▸ **Task to complete**: Though the entries hold pictures, only their text should be duplicated, exactly and in full.

***** Record excerpts

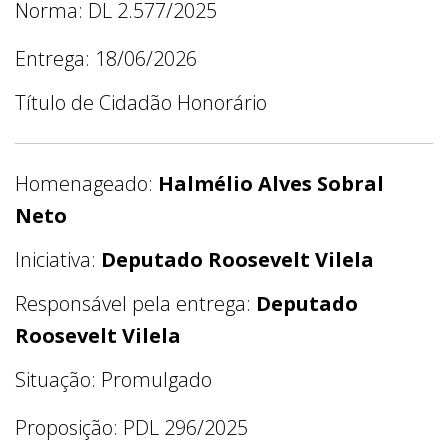
Norma: DL 2.577/2025
Entrega: 18/06/2026
Título de Cidadão Honorário
Homenageado:
Halmélio Alves Sobral
Neto
Iniciativa:
Deputado Roosevelt Vilela
Responsável pela entrega:
Deputado
Roosevelt Vilela
Situação: Promulgado
Proposição: PDL 296/2025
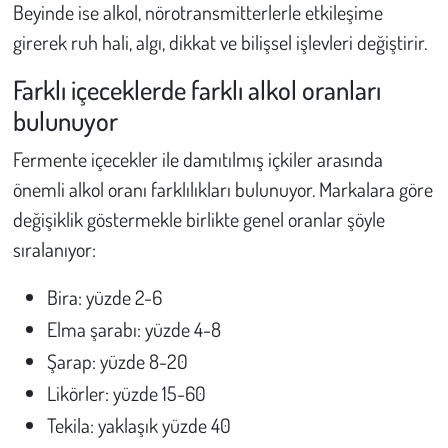
Beyinde ise alkol, nörotransmitterlerle etkileşime
girerek ruh hali, algı, dikkat ve bilişsel işlevleri değiştirir.
Farklı içeceklerde farklı alkol oranları
bulunuyor
Fermente içecekler ile damıtılmış içkiler arasında
önemli alkol oranı farklılıkları bulunuyor. Markalara göre
değişiklik göstermekle birlikte genel oranlar şöyle
sıralanıyor:
Bira: yüzde 2-6
Elma şarabı: yüzde 4-8
Şarap: yüzde 8-20
Likörler: yüzde 15-60
Tekila: yaklaşık yüzde 40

**********

▸ **Task output**:
Norma: DL 2.577/2025
Entrega: 18/06/2026
Título de Cidadão Honorário
Homenageado:
Halmélio Alves Sobral
Neto
Iniciativa:
Deputado Roosevelt Vilela
Responsável pela entrega:
Deputado
Roosevelt Vilela
Situação: Promulgado
Proposição: PDL 296/2025
Beyinde ise alkol, nörotransmitterlerle etkileşime
girerek ruh hali, algı, dikkat ve bilişsel işlevleri değiştirir.
Farklı içeceklerde farklı alkol oranları
bulunuyor
Fermente içecekler ile damıtılmış içkiler arasında
önemli alkol oranı farklılıkları bulunuyor. Markalara göre
değişiklik göstermekle birlikte genel oranlar şöyle
sıralanıyor:
Bira: yüzde 2-6
Elma şarabı: yüzde 4-8
Şarap: yüzde 8-20
Likörler: yüzde 15-60
Tekila: yaklaşık yüzde 40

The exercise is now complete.